Tag Archives: AI

More convergent instrumental goals

Nick Bostrom follows Steve Omohundro in exploring the types of instrumental goals that intelligences with arbitrary ultimate goals might converge on. This is important for two reasons. First, it means predicting the behavior of arbitrary intelligences might be a tiny bit easier than you’d think. Second, because it draws attention to the difficulty of creating a creature that doesn’t want to get mixed up in taking resources and seeking longevity and that sort of thing.

Between Nick and Steve we have these convergent instrumental goals:

  1. Self-preservation
  2. Preserve your values
  3. self-improvement
  4. rationality
  5. other cognitive enhancement
  6. technological perfection
  7. get resources
  8. Avoid counterfeit utility

I think acquiring information is included in cognitive enhancement here, though to me it seems big and different enough that I’d put it by itself.

I’d like to add three more, incidentally all to do with interacting with other intelligences.

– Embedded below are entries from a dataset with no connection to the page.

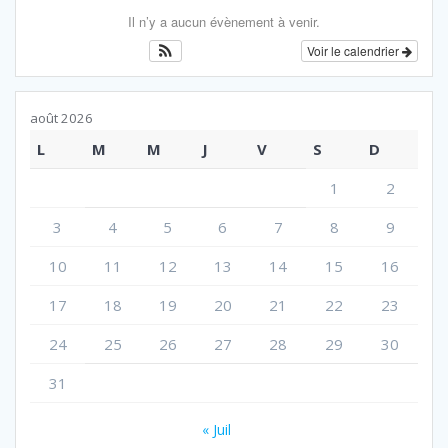
Il n’y a aucun évènement à venir.
Voir le calendrier
août 2026
L
M
M
J
V
S
D
1
2
3
4
5
6
7
8
9
10
11
12
13
14
15
16
17
18
19
20
21
22
23
24
25
26
27
28
29
30
31
« Juil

So not relevant if you are the one all powerful singleton, but  handy if there are a number of AIs which are of a similar enough level that they might be useful to one another (like sheep and humans are, or humans and humans are). Here’s my list:

Spread your values
This can be achieved by making other entities which have at least some of the same values, or more traditionally by buying advertising space, exercising social influence, or having children. This makes sense for the same reason that ensuring that you maintain your values in the future does. If you think of yourself as just your values (as Bostrom mentions might be appropriate for some kinds of intelligences), spreading values can come under the heading of self-preservation perhaps (or reproduction). But usually we don’t think like this. If I convince you that Bach is pretty good, we don’t think of this as me replacing part of you with part of me. So I think it’s worth having a different category.

Social influence
If you can’t get others to have your values, the next best thing is to get them to do what you want anyway. This can be done in many ways, e.g. deceit, deals, forming relationships with useful people, sending good signals, being likable. Perhaps manipulating others comes under perfection of technology: making friends is in a way like better programming your computer to do what you type in. Both can be seen as investing some effort in arranging a complex system such that in future you will get what you want from it with less input. But not that close, so I give these things a new category. The extent to which it is worth influencing other intelligences depends on how useful they are. If the world only had me and sheep and stupider things in it, influencing sheep would be handy, but not nearly as handy as social skills are to me in this world. The next can be thought of as a subcategory of this one.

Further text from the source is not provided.